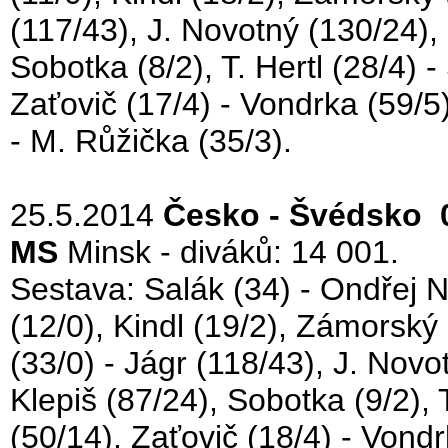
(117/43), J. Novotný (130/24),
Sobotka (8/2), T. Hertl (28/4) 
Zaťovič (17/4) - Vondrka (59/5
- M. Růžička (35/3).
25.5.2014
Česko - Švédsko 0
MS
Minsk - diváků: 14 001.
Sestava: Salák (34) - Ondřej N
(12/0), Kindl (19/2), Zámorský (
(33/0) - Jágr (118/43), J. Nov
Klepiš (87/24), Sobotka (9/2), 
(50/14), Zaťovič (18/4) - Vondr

══════════════════════════════

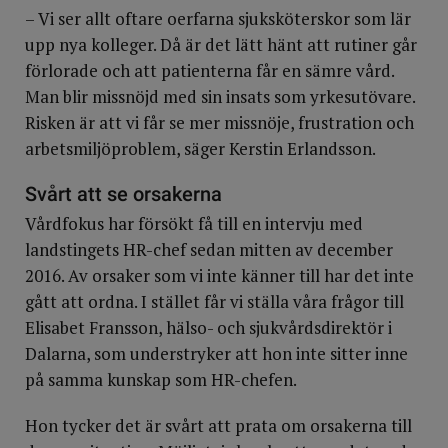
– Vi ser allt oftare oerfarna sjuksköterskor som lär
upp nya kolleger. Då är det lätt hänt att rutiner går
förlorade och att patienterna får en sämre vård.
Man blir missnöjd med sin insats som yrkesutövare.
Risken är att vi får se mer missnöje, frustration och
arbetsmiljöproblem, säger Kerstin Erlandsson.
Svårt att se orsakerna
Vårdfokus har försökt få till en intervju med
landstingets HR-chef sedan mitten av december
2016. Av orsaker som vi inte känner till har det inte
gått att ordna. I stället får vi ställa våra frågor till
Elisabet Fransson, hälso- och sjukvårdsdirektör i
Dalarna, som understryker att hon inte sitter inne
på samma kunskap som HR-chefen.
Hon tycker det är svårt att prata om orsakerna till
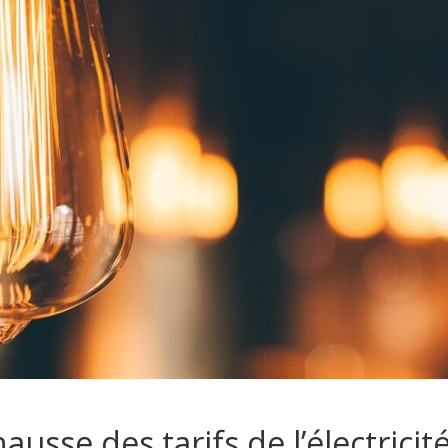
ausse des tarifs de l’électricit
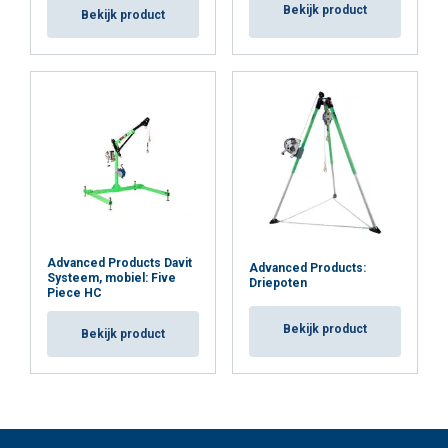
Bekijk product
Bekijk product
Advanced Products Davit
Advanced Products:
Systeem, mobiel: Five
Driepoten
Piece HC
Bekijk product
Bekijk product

══════════════════════════════

» Assignment
The range runs from the line above containing "- M. Růžička (35/3)." to the line containing "(50/14), Zaťovič (18/4) - Vondr", inclusive. Restate those lines word for word and no others.

» Your response
- M. Růžička (35/3).
25.5.2014
Česko - Švédsko 0
MS
Minsk - diváků: 14 001.
Sestava: Salák (34) - Ondřej N
(12/0), Kindl (19/2), Zámorský (
(33/0) - Jágr (118/43), J. Nov
Klepiš (87/24), Sobotka (9/2), 
(50/14), Zaťovič (18/4) - Vondr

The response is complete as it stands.